Classic Rock Revisited: I think that, with piracy, we’ve lost the album art, the liner notes, the waiting in line to get the next record. It seems that there used to be this aura of awesomeness that used to surround a new record being released. Now it’s just a click away. One sad little click.
Yngwie: Yeah, that’s another aspect of it that I totally agree with what you’re saying. But I think that kind of got lost with the CD a little bit too. I think when the LP went, that’s when the art went. You know, when I was a little kid, I used to record cassette tapes for friends. So this music-sharing thing has been going on for a long time and the Internet just sped it up.

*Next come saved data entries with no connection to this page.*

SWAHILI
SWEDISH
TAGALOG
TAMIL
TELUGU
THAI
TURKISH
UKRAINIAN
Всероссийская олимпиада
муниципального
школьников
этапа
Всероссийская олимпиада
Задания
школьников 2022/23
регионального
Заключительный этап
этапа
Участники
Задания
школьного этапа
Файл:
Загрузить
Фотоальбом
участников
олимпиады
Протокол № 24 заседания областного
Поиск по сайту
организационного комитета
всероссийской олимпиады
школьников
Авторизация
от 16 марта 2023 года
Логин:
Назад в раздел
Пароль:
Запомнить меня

Classic Rock Revisited: It seems to me that over the years, you’ve been portrayed as a musical dictator of sorts. Most bands talk about the glory of collaboration and all the great things that come out of that. I find it interesting that you feel differently.

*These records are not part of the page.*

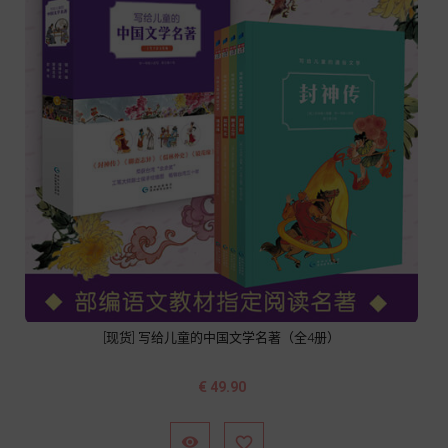
[现货] 写给儿童的中国文学名著（全4册）
价
€ 49.90
格



Yngwie: It’s funny; I was just talking to someone about this the other day. Yeah, you’ve got Mick Jagger and Keith Richards, and you’ve got VAN HALEN, who wrote as a team, and that’s great for them, and I love that. For me, I look at it in the way that I am an artist. An artiste. When you’re a writer, you write the whole book. When you’re a painter like Da Vinci, you don’t say to someone, “Hey, come over here and help me with my painting.” There are a few reasons why I work this way. First of all, I’m so full of creativity that I don’t need any other input. The other is that I feel so strongly about my work; it’s like a burning passion to create something that is uniquely me. This comes with the full realization that you may love it or you may hate it. But this is what I’m going to do, and I’m not about to have any kind of discussion with anybody about how it should be done. I’m a very serious creative person. I don’t compromise, because I don’t collaborate. I tried it and I hated it every time and I was never pleased with the end result. I’ve been doing this way too long to change how I do things now. I’m not doing things this way because of some egotistical dictator type of reason. Ask Rembrandt if he would have liked for someone to come and paint in his paining. That’s exactly how I approach it. I have to love what I do. If other people love it, I’m happy. If other people hate it, I’m still happy because I’m doing what I want to do. I’m a tennis player, I’m a boxer — I don’t play team sports. I’m not a team player; I never have been and I never will be. In tennis, if I win, it’s because of my serve or my backhand. It’s a battle and is a challenge to myself. After it’s over, I don’t want to say, “Good job, pal, I couldn’t have done it without you.” I can’t live like that. It’s a lot of work to do things like that, but that’s how it has to be.